**DIRECTIONS**
"AFPBB" is the word to look for; copy each line of the listing where it occurs.

**GIVEN DATA**
________
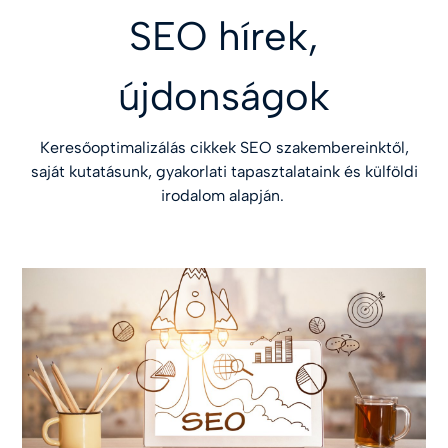
SEO hírek,
újdonságok
Keresőoptimalizálás cikkek SEO szakembereinktől,
saját kutatásunk, gyakorlati tapasztalataink és külföldi
irodalom alapján.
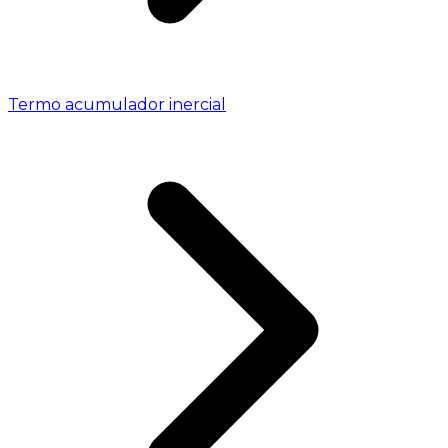
Termo acumulador inercial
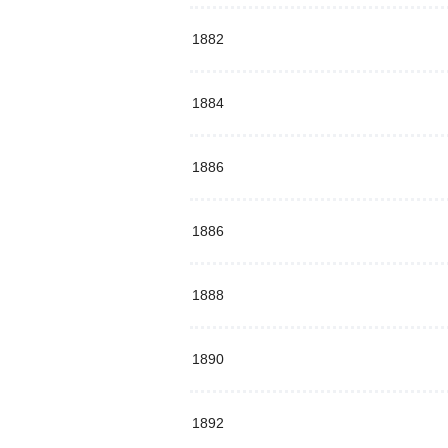
1882
1884
1886
1886
1888
1890
1892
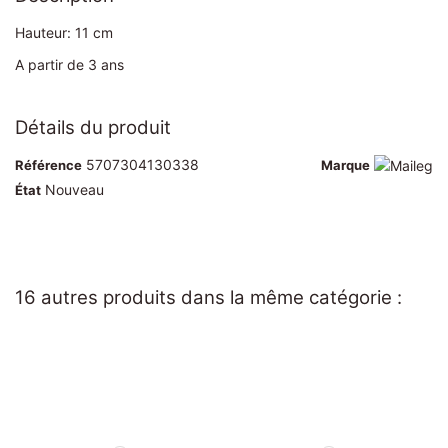
Hauteur: 11 cm
A partir de 3 ans
Détails du produit
5707304130338
Référence
Marque
Nouveau
État
16 autres produits dans la même catégorie :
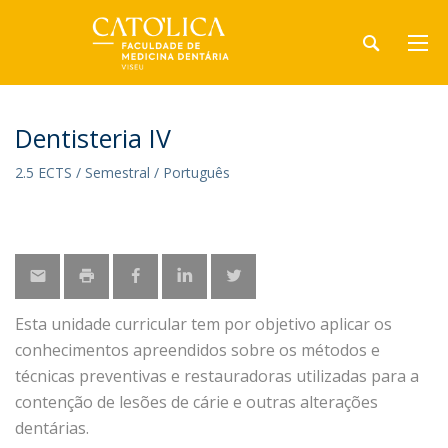
Dentisteria IV
2.5 ECTS / Semestral / Português
Esta unidade curricular tem por objetivo aplicar os
conhecimentos apreendidos sobre os métodos e
técnicas preventivas e restauradoras utilizadas para a
contenção de lesões de cárie e outras alterações
dentárias.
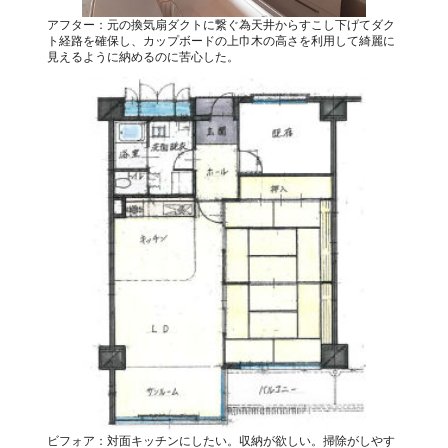
アフター：元の換気扇ダクトに繋ぐ為天井からすこし下げてダク
ト経路を確保し、カップボードの上巾木の高さを利用して綺麗に
見えるように納めるのに苦心した。
ビフォア：対面キッチンにしたい。収納が欲しい。掃除がしやす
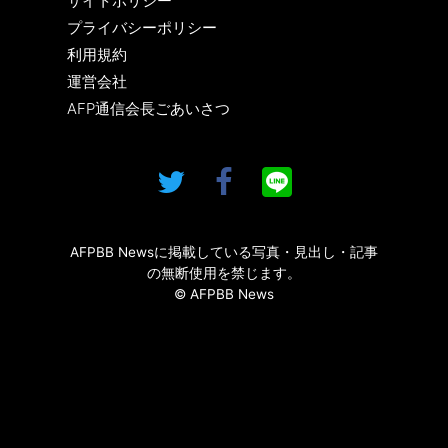
サイトポリシー
プライバシーポリシー
利用規約
運営会社
AFP通信会長ごあいさつ
AFPBB Newsに掲載している写真・見出し・記事
の無断使用を禁じます。
© AFPBB News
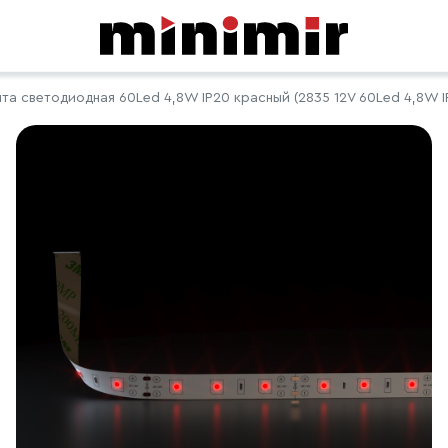
та светодиодная 60Led 4,8W IP20 красный (2835 12V 60Led 4,8W I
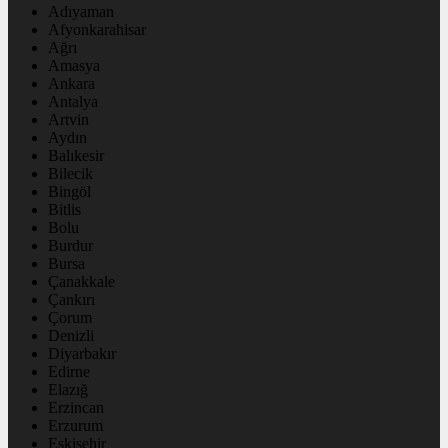
Adıyaman
Afyonkarahisar
Ağrı
Amasya
Ankara
Antalya
Artvin
Aydın
Balıkesir
Bilecik
Bingöl
Bitlis
Bolu
Burdur
Bursa
Çanakkale
Çankırı
Çorum
Denizli
Diyarbakır
Edirne
Elazığ
Erzincan
Erzurum
Eskişehir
________
**ANSWER BOX**
AFPBB Newsに掲載している写真・見出し・記事
© AFPBB News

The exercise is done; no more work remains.